Essa afinação, também chamada de “sol aberto”, deu origem ao nome do disco. De suas 13 faixas 12 são autorais, exceto “Encontro das Águas”, de Tavinho Moura, que fecha o trabalho. As assinadas por Makely levam nomes de rios, cursos d’água que costuram elementos da geografia, da história e da literatura brasileira. Ligam, por exemplo, o sertão de Guimarães Rosa aos sertões de Euclides da Cunha, numa viagem pelo tempo e espaço e que ainda pode contemplar o universo mítico do trovador baiano Elomar. Temas experimentais que dialogam com a tradição popular do instrumento.

“Tento simular o movimento desses rios, os sons de suas corredeiras, quedas d’água, seus poços profundos, remansos, a barra ou foz, onde eles encontram o grande rio, os animais que frequentam suas margens e dependem dele para viver”, conta Makely Ka, que você vê em ação aqui:

Boa parte dos rios que dão nomes às faixas são afluentes do São Francisco, aquela veia aberta de brasilidade que corre das Geraes ao mar, dando cor e viço ao sertão nordestino. Há algumas relações entre as faixas. O Rio do Sono por exemplo, que banha o vilarejo do Paredão de Minas (local onde aconteceu a batalha épica entre o bando dos Hermógenes e os Ramiro comandados por Riobaldo Tatarana no romance “Grande Sertão: Veredas”, de Guimarães Rosa) deságua no Paracatu.

“A harmonia de um entra nas águas do outro, alguns movimentos se repetem, o ritmo fluente das corredeiras rápidas do rio de Morfeu se torna mais arrastado quando se encontra com o Paracatu.

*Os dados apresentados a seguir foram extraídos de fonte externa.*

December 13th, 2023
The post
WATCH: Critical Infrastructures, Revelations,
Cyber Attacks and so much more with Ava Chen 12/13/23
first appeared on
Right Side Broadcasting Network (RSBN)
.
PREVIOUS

Um incorpora o outro, mas assume algumas das suas características. A síncope simula o encontro, a força das correntes contrárias medindo forças para afinal confluírem no mesmo fluxo”, ensina Makely. A sabedoria das águas vai movendo as cordas e é lindo esse fluir.

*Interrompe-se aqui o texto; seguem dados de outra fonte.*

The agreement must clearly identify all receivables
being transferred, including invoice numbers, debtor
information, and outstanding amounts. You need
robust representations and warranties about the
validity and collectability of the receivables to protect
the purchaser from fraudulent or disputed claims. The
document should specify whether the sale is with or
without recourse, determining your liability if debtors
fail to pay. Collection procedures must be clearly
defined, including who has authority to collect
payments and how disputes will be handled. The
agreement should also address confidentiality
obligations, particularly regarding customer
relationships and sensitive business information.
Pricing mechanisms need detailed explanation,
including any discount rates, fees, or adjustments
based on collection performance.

Também chamada de viola caipira, a viola de 10 cordas tem cinco pares de cordas, a estrutura do corpo é semelhante à de um violão, mas ela possui um ressonador metálico, que projeta o som através de pequenas bocas dispostas no tampo. É muito utilizada pelos repentistas e cantadores nas feiras populares em todo o nordeste brasileiro. “A que uso é um modelo de sete bocas fabricada pela Del Vecchio em 1975”, diz Makely que em “Rio Aberto” presta tributo a mestres como Manoel de Oliveira, Renato Andrade, Tavinho Moura, Almir Sater, Heraldo do Monte, Paulo Freire e Ivan Vilela, que são suas principais referências no universo da viola.

A regravação de “Encontro das Águas”, canção que Makely Ka conheceu através de Almir Sater, ganha no álbum um sentido ampliado, tornando-se a confluência de todas as águas dos rios abertos no processo criativo de Makely. Num momento em que estamos na iminência do agravamento de crises hídricas, com rios ameaçados por mineradoras e empreendimentos imobiliários, o quinto álbum deste violeiro piauiense de 46 anos fala alto.